EU Commission welcomes the agreement
EU Commission President Jean-Claude Juncker, said after the deal was reached that the “Eurogroup agreement paves the way for a successful conclusion of the programme and a new chapter for the country (Greece). I will always fight for Greece to be at the heart of Europe. I pay tribute to the Greek people for their resilience and their commitment to Europe. Their efforts were not in vain”.
Draghi and Lagarde look to long-term sustainability
The President of the European Central Bank Mario Draghi also welcomed the deal, saying the agreement will improve the sustainability of Greece’s debt.
“We welcome the Eurogroup’s readiness to consider further debt measures in the long term in the event that adverse economic developments materialise,” Draghi said. “We believe that the adoption of the set of debt measures agreed by the Eurogroup will improve debt sustainability in the medium term.”
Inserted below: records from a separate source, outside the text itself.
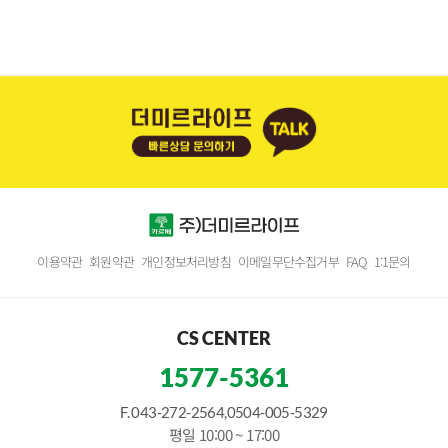
이용약관
회원약관
개인정보처리방침
이메일무단수집거부
FAQ
1:1문의
CS CENTER
1577-5361
F. 043-272-2564,0504-005-5329
평일 10:00 ~ 17:00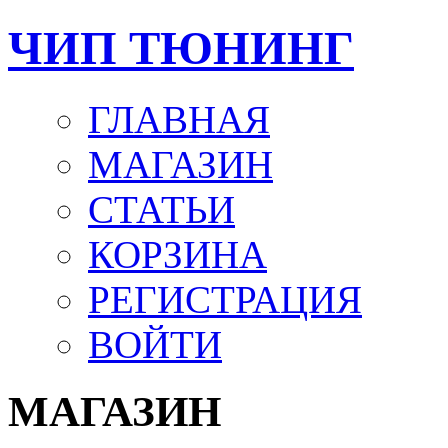
ЧИП ТЮНИНГ
ГЛАВНАЯ
МАГАЗИН
СТАТЬИ
КОРЗИНА
РЕГИСТРАЦИЯ
ВОЙТИ
МАГАЗИН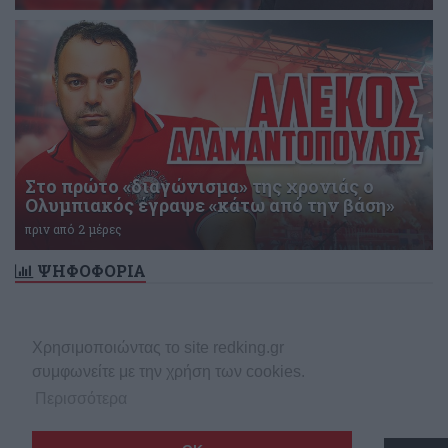
Στο πρώτο «διαγώνισμα» της χρονιάς ο
Ολυμπιακός έγραψε «κάτω από την βάση»
πριν από 2 μέρες
ΨΗΦΟΦΟΡΙΑ
Δεν υπάρχει ενεργή δημοσκόπηση
Χρησιμοποιώντας το site redking.gr
συμφωνείτε με την χρήση των cookies.
Περισσότερα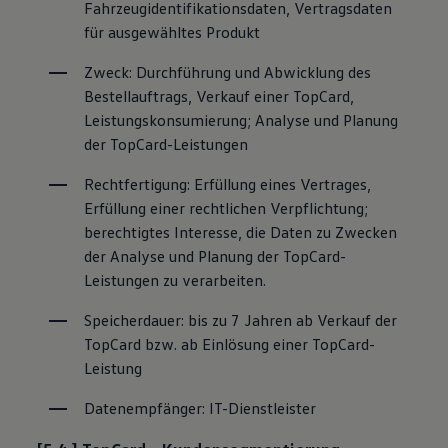
Fahrzeugidentifikationsdaten, Vertragsdaten 
für ausgewähltes Produkt
Zweck: Durchführung und Abwicklung des 
Bestellauftrags, Verkauf einer TopCard, 
Leistungskonsumierung; Analyse und Planung 
der TopCard-Leistungen
Rechtfertigung: Erfüllung eines Vertrages, 
Erfüllung einer rechtlichen Verpflichtung; 
berechtigtes Interesse, die Daten zu Zwecken 
der Analyse und Planung der TopCard-
Leistungen zu verarbeiten.
Speicherdauer: bis zu 7 Jahren ab Verkauf der 
TopCard bzw. ab Einlösung einer TopCard-
Leistung
Datenempfänger: IT-Dienstleister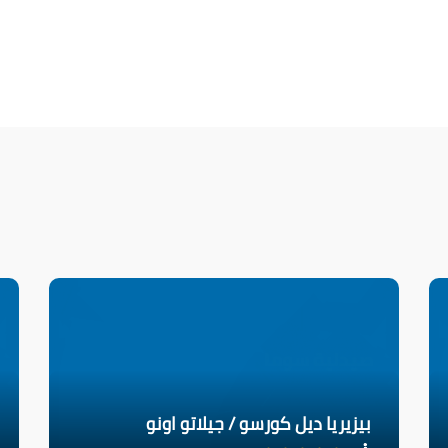
بيزيريا ديل كورسو / جيلاتو اونو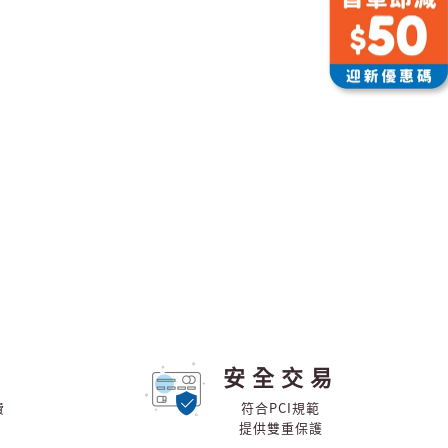
安全交易
費
符合PCI規範
提供雙重保護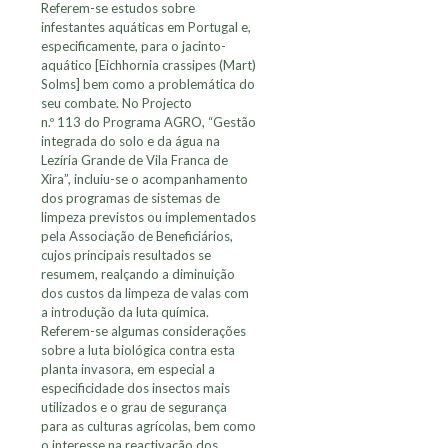
Referem-se estudos sobre
infestantes aquáticas em Portugal e,
especificamente, para o jacinto-
aquático [Eichhornia crassipes (Mart)
Solms] bem como a problemática do
seu combate. No Projecto
n.º 113 do Programa AGRO, “Gestão
integrada do solo e da água na
Lezíria Grande de Vila Franca de
Xira”, incluiu-se o acompanhamento
dos programas de sistemas de
limpeza previstos ou implementados
pela Associação de Beneficiários,
cujos principais resultados se
resumem, realçando a diminuição
dos custos da limpeza de valas com
a introdução da luta química.
Referem-se algumas considerações
sobre a luta biológica contra esta
planta invasora, em especial a
especificidade dos insectos mais
utilizados e o grau de segurança
para as culturas agrícolas, bem como
o interesse na reactivação dos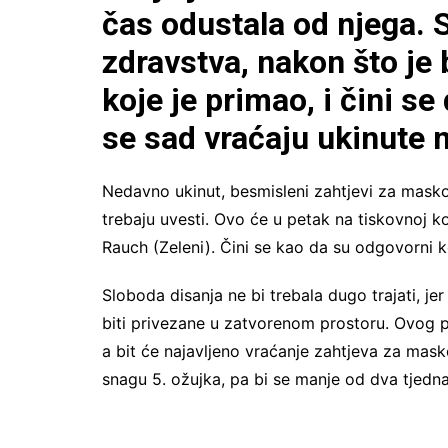
čas odustala od njega. S
zdravstva, nakon što je 
koje je primao, i čini se 
se sad vraćaju ukinute 
Nedavno ukinut, besmisleni zahtjevi za mas
trebaju uvesti. Ovo će u petak na tiskovnoj k
Rauch (Zeleni). Čini se kao da su odgovorni k
Sloboda disanja ne bi trebala dugo trajati, j
biti privezane u zatvorenom prostoru. Ovog pe
a bit će najavljeno vraćanje zahtjeva za mas
snagu 5. ožujka, pa bi se manje od dva tjedna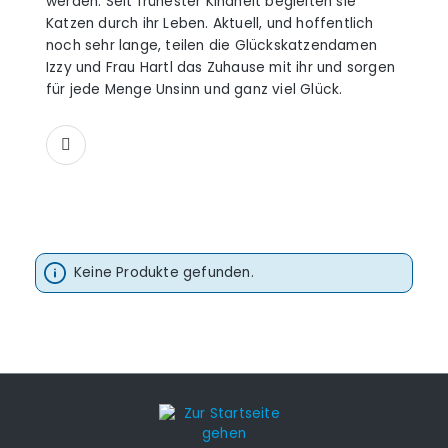
werden. Seit frühester Kindheit begleiten sie
Katzen durch ihr Leben. Aktuell, und hoffentlich
noch sehr lange, teilen die Glückskatzendamen
Izzy und Frau Hartl das Zuhause mit ihr und sorgen
für jede Menge Unsinn und ganz viel Glück.
Keine Produkte gefunden.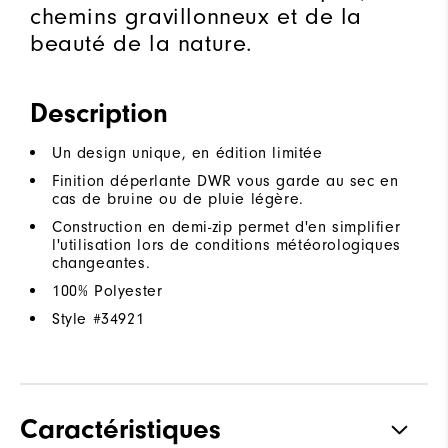
chemins gravillonneux et de la
beauté de la nature.
Description
Un design unique, en édition limitée
Finition déperlante DWR vous garde au sec en
cas de bruine ou de pluie légère.
Construction en demi-zip permet d'en simplifier
l'utilisation lors de conditions météorologiques
changeantes.
100% Polyester
Style #
34921
Caractéristiques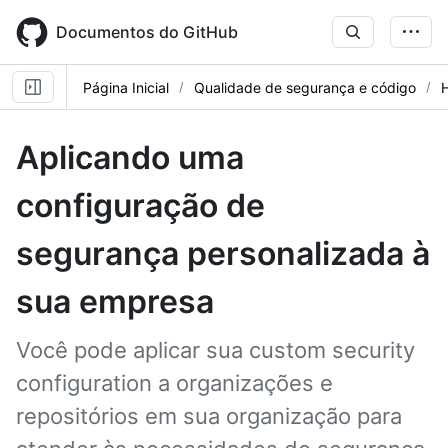
Skip
to
Documentos do GitHub
main
content
Página Inicial
Qualidade de segurança e código
Aplicando uma
configuração de
segurança personalizada à
sua empresa
Você pode aplicar sua custom security
configuration a organizações e
repositórios em sua organização para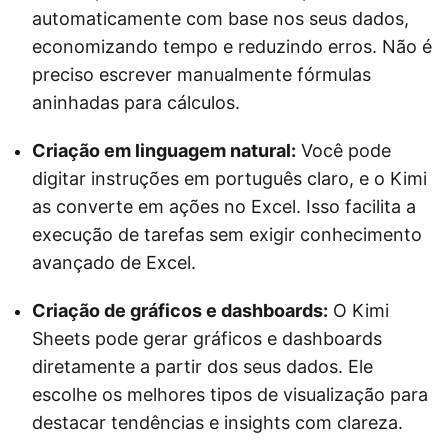
automaticamente com base nos seus dados,
economizando tempo e reduzindo erros. Não é
preciso escrever manualmente fórmulas
aninhadas para cálculos.
Criação em linguagem natural:
Você pode
digitar instruções em português claro, e o Kimi
as converte em ações no Excel. Isso facilita a
execução de tarefas sem exigir conhecimento
avançado de Excel.
Criação de gráficos e dashboards:
O Kimi
Sheets pode gerar gráficos e dashboards
diretamente a partir dos seus dados. Ele
escolhe os melhores tipos de visualização para
destacar tendências e insights com clareza.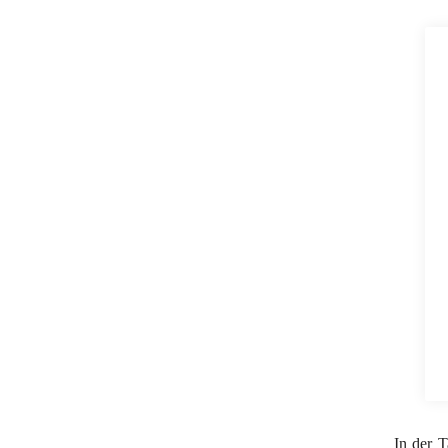
In der T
IMF Managing Director Christine Lagarde echoed Draghi saying she thought the mid-term measures were a positive step forward, but that the IMF still “has reservations” over the long-term.
The IMF had been waiting for debt relief measures from Greece’s European creditors before adding €1.6 billion to the Greek programme. Largarde pointed out that the agreement achieved falls short of what the IMF has set as necessary requirements to calm fears about Greece’s long-term solvency, particularly after the final stretch of negotiations over the third Greek bailout stretched out for as long as the did. The IMF now does not have enough time to approve the disbursement. “Time has clearly run out,” Lagarde said, but added that “the IMF will remain fully engaged in supporting Greece in sustaining its economic recovery and achieving more robust growth in the post-programme period.”
The IMF will begin assessing the sustainability of the Greek debt “as early as next week,” Lagarde said on the early hours of Friday, adding that the fund will remain engaged in Greece and will participate to the monitoring of the Greek economic performance and reforms after the end of the programme.
Other agreed debt measures include the return of some €4 billion in profits to Athens from the Eurozone central bank that was made on Greek bond holdings and the abolition of a €220 million annual penalty attached to the so-called “step-up loans”. The measures are interlinked with Greece’s need to fundamentally reform its financial and fiscal structure, social welfare, financial stability, labour and product markets, and public administration.